Saved data entries
===============
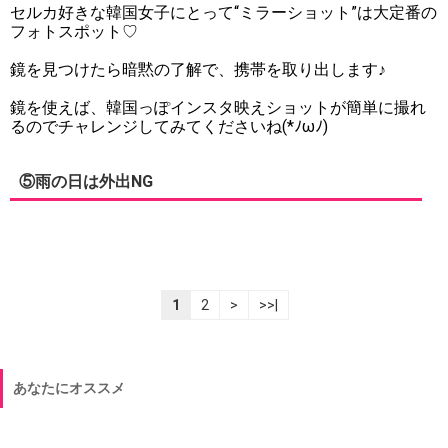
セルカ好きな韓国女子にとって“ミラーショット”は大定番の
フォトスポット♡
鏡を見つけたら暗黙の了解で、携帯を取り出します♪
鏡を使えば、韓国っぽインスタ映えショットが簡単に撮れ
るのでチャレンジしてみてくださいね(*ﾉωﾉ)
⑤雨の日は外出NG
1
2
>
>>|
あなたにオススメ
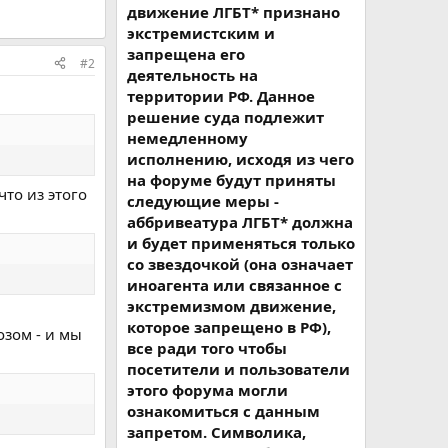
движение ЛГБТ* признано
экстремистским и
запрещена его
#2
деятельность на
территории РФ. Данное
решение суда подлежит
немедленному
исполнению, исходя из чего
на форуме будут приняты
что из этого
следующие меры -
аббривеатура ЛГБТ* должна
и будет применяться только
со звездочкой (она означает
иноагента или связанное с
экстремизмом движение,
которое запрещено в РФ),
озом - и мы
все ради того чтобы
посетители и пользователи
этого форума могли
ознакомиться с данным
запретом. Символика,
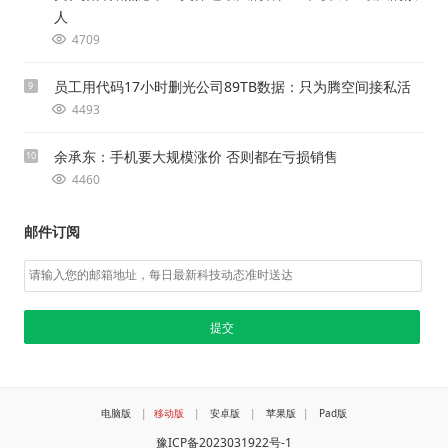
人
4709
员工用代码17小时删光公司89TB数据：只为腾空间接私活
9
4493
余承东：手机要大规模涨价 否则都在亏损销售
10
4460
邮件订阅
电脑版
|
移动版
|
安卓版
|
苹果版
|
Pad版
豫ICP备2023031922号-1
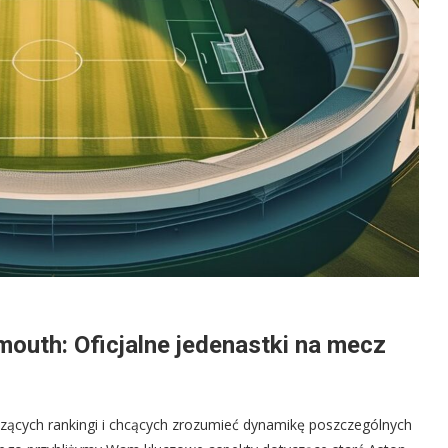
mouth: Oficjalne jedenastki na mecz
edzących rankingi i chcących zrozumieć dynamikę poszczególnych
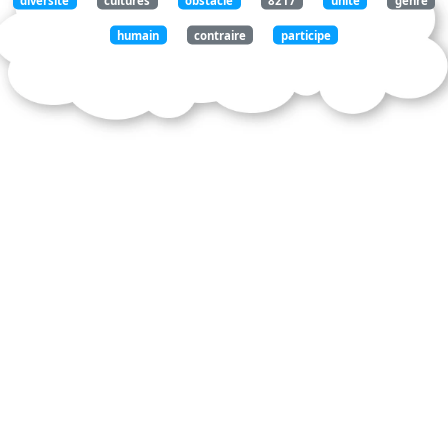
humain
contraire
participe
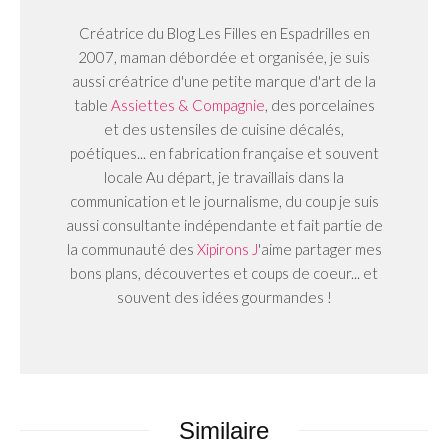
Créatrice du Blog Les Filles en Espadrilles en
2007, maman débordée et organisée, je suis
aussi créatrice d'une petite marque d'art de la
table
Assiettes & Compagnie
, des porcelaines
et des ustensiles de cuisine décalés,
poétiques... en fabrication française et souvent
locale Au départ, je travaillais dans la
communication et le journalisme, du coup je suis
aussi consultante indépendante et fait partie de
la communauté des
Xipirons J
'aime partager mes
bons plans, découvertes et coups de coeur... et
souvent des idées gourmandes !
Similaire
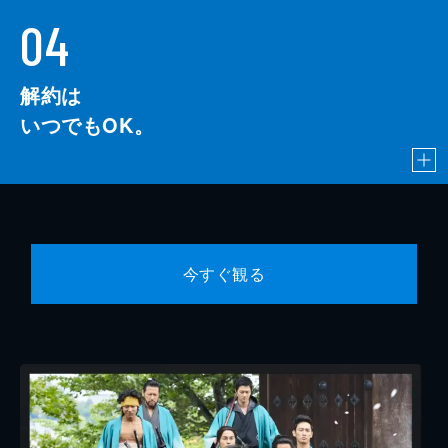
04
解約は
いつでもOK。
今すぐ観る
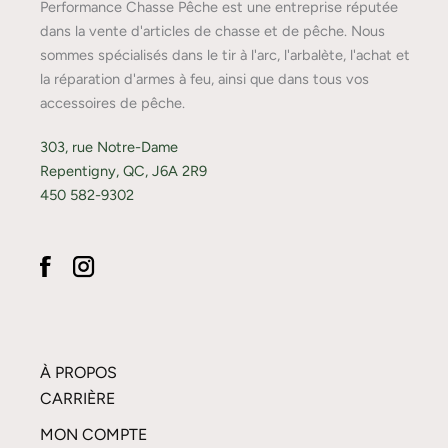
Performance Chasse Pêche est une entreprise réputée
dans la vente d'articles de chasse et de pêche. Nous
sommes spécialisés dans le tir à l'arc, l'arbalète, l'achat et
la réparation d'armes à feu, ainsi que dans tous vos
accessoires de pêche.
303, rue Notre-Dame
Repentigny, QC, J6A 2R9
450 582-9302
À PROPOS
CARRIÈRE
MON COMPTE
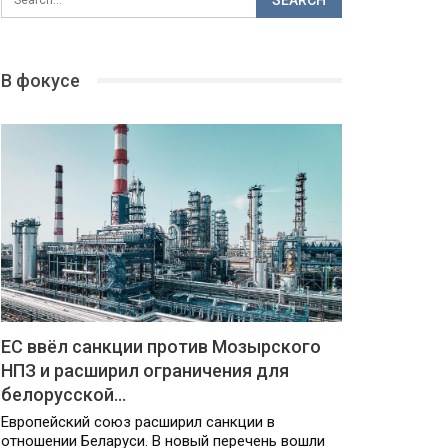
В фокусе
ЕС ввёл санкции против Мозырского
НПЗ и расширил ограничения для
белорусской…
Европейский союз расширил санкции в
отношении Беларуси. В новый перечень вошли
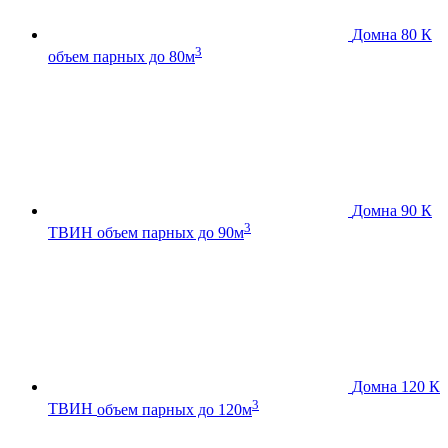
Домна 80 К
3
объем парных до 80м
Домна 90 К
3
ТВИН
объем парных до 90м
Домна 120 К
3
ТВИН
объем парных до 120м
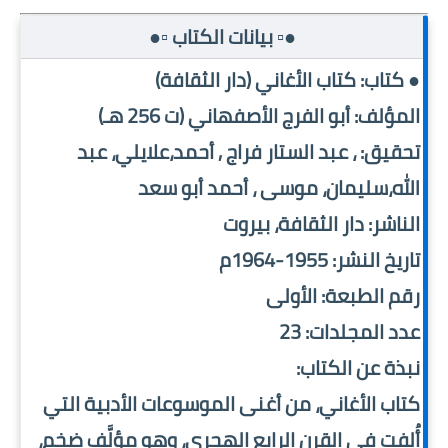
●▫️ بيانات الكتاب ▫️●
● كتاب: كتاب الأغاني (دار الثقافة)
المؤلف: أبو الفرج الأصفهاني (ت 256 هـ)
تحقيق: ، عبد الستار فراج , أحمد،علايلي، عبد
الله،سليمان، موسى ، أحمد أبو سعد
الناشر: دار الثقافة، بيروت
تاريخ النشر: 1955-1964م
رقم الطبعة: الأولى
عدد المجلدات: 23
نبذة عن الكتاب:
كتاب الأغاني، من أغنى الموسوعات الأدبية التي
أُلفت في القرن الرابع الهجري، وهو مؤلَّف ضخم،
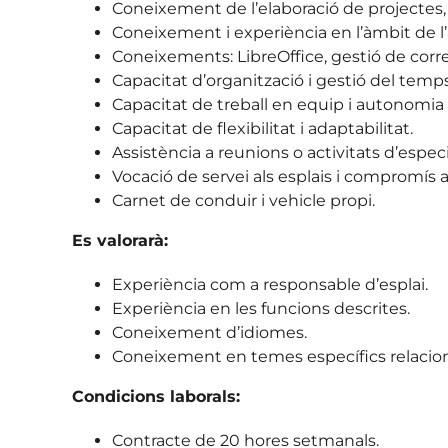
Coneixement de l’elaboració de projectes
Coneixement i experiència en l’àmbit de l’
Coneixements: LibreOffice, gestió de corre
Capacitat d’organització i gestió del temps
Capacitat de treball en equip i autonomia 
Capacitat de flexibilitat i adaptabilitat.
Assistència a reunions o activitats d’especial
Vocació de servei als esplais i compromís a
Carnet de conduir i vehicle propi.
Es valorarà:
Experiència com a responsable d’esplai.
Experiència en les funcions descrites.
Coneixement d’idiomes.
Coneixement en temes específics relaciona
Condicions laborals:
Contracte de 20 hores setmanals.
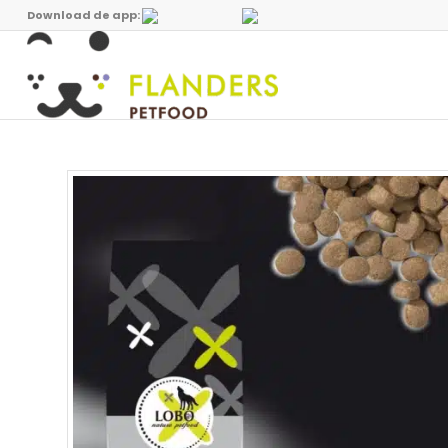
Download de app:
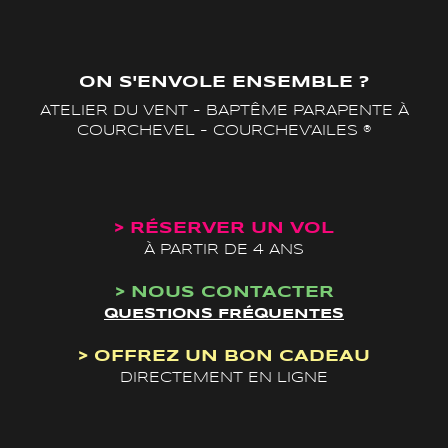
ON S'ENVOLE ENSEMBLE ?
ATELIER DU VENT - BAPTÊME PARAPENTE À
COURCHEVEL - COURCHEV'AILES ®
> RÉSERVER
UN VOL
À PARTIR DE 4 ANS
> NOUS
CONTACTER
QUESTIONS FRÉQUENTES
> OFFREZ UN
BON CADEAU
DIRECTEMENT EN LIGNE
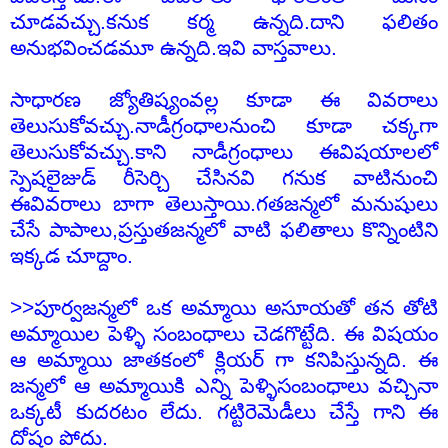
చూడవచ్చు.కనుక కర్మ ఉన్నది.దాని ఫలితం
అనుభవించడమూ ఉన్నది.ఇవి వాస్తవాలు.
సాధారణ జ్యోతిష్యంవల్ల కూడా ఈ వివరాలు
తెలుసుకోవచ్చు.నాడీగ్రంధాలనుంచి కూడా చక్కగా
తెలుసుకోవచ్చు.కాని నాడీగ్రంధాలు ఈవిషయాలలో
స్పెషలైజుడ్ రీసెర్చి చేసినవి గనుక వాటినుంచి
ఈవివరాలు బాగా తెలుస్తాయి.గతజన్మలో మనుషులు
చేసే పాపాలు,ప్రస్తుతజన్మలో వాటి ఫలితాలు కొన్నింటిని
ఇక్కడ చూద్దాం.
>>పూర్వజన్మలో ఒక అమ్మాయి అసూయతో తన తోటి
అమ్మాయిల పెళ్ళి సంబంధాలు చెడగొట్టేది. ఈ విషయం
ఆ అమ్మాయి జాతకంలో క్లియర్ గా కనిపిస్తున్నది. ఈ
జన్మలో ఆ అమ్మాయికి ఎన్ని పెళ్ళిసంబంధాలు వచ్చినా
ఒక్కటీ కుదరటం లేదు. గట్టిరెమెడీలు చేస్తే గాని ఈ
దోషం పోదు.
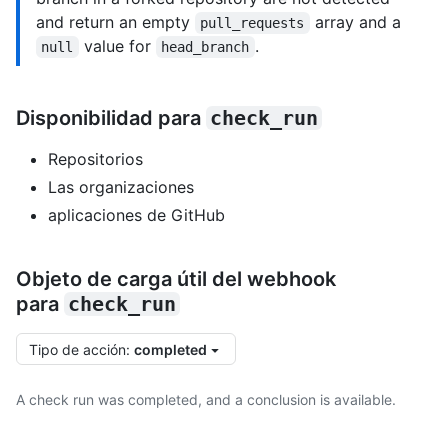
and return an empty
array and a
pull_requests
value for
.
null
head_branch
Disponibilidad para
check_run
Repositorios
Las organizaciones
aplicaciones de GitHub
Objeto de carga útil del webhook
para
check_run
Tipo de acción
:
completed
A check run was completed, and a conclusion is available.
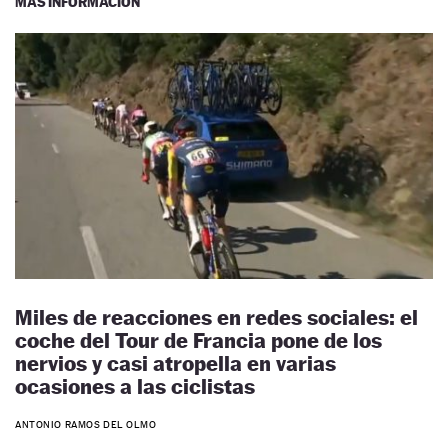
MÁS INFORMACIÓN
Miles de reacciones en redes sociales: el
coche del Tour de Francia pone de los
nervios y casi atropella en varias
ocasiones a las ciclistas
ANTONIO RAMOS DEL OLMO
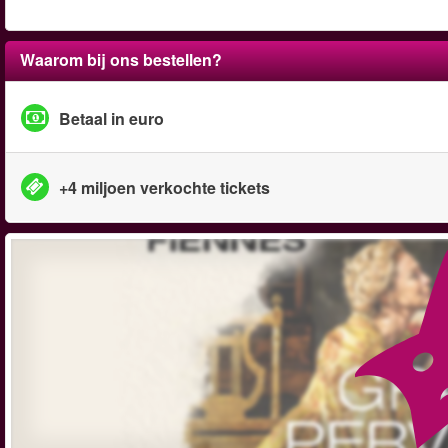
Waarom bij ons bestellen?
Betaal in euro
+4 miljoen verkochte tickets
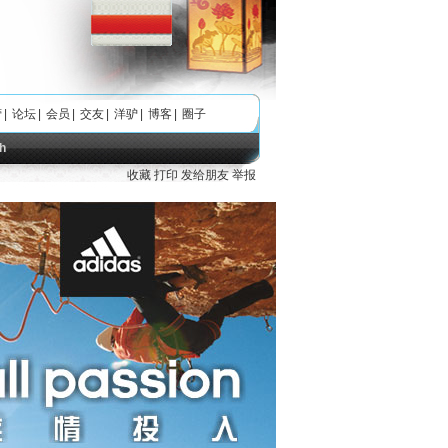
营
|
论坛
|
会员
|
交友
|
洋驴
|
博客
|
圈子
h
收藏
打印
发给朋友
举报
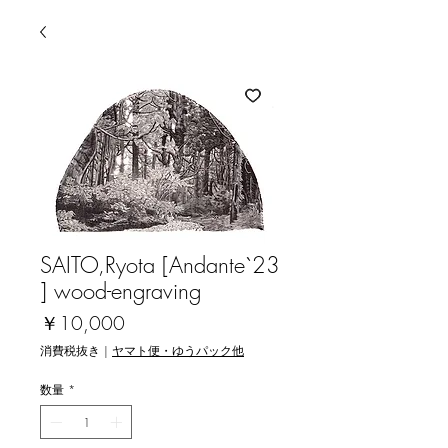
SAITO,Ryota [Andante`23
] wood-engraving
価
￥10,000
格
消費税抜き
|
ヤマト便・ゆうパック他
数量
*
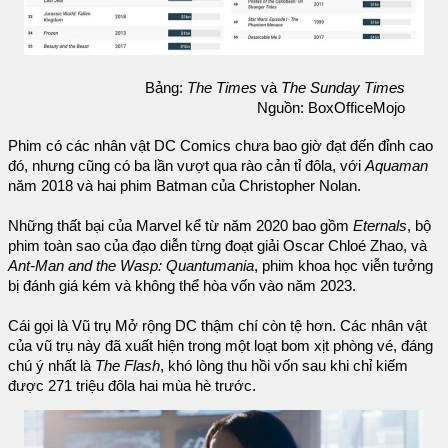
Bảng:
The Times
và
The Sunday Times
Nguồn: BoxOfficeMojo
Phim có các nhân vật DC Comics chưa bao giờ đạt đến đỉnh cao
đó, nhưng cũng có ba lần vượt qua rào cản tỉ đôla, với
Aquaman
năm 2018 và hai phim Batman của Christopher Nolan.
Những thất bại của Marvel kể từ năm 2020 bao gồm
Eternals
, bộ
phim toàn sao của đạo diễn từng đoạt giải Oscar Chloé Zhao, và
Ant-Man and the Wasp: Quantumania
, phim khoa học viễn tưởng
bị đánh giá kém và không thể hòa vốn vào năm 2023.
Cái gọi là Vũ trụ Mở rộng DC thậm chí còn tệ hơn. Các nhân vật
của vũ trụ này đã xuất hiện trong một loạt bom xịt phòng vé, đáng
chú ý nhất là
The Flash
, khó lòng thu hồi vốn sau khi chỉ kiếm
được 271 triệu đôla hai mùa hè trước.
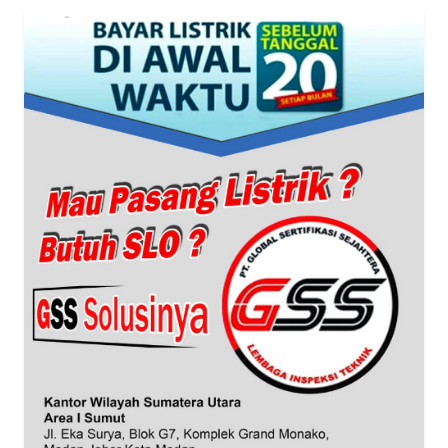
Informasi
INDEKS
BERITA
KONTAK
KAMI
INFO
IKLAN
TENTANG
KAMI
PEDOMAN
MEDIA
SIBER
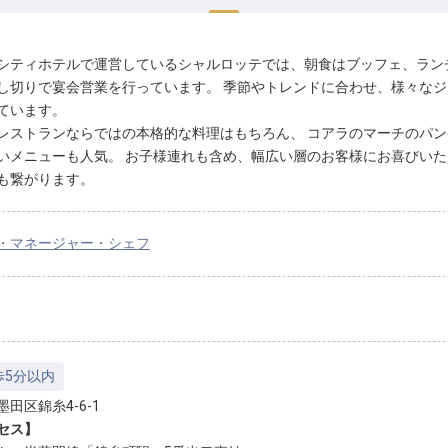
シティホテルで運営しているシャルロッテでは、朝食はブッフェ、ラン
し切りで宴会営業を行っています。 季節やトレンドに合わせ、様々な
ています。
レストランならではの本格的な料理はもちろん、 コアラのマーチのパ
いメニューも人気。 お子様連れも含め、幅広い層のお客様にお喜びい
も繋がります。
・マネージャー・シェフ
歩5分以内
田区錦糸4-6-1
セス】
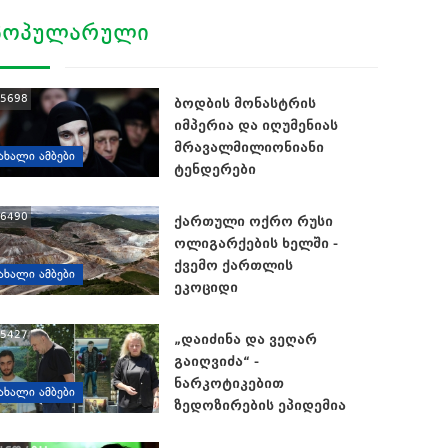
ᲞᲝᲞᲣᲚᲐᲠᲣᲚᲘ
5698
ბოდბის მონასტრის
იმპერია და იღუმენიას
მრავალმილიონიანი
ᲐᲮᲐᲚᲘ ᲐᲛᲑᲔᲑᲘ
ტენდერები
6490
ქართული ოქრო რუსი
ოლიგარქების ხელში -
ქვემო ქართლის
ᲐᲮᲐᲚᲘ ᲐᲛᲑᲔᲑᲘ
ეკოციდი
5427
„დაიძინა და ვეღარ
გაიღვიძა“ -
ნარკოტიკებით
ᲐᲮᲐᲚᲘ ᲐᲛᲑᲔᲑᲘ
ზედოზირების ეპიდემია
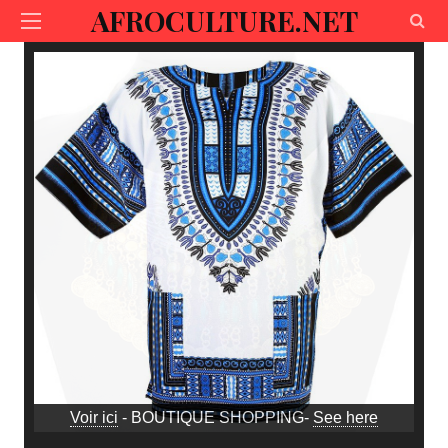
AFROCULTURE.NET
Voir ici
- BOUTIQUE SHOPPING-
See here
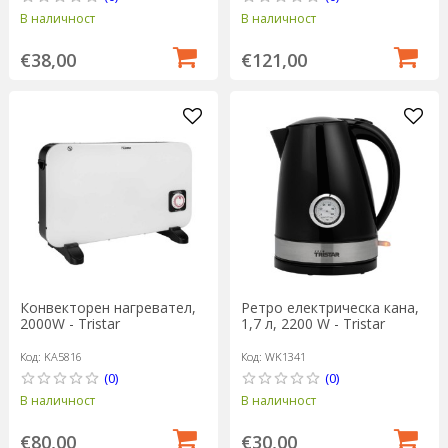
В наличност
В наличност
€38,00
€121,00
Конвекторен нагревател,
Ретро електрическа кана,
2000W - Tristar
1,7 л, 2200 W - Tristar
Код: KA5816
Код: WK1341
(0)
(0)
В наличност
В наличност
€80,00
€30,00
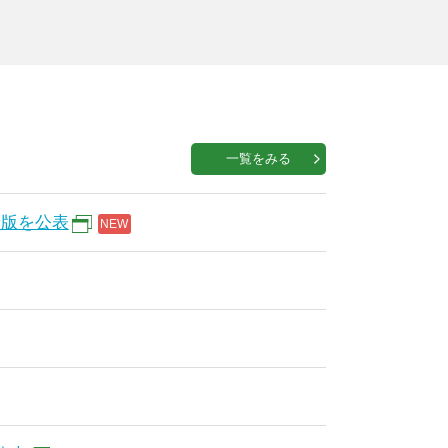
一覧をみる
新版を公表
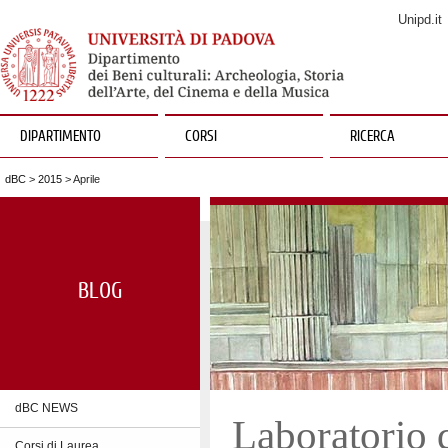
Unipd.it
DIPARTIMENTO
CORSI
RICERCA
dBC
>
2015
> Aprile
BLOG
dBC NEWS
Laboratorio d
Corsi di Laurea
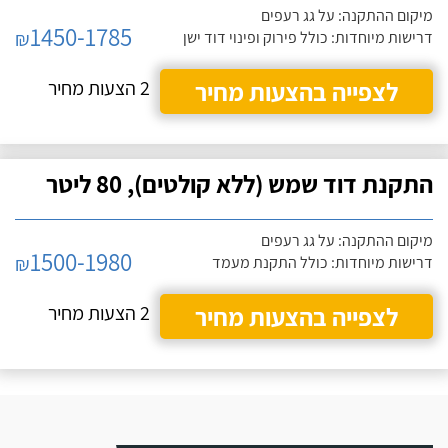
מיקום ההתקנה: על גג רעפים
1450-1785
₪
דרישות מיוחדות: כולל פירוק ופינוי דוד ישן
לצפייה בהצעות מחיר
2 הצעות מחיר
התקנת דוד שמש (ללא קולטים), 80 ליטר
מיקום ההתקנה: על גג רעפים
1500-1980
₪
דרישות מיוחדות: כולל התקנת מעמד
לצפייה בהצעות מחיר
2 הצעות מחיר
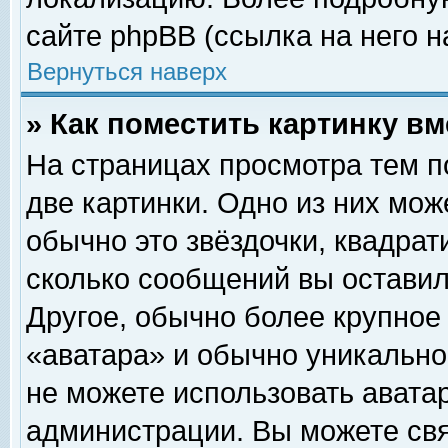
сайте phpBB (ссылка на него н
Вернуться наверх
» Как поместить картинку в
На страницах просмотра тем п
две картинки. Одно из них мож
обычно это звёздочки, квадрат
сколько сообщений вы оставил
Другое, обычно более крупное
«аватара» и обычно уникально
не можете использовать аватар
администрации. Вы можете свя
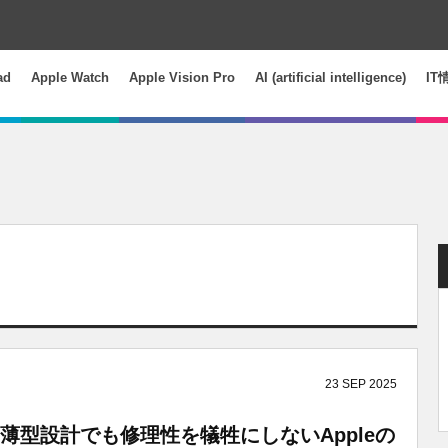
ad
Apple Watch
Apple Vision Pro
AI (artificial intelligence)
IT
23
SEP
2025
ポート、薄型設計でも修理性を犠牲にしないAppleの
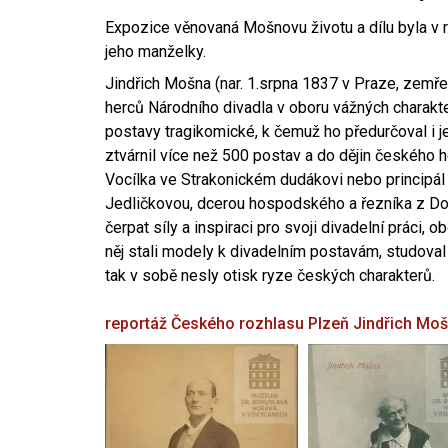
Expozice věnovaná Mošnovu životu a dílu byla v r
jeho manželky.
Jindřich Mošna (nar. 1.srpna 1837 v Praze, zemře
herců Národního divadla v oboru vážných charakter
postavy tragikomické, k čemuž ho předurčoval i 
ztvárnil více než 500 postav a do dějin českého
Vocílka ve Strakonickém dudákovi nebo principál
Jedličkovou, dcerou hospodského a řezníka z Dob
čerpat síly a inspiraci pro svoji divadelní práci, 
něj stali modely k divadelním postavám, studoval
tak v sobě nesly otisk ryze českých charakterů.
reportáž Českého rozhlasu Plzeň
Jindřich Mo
===============
Only the number is needed. Say how many lines of the entries contain "dans".

4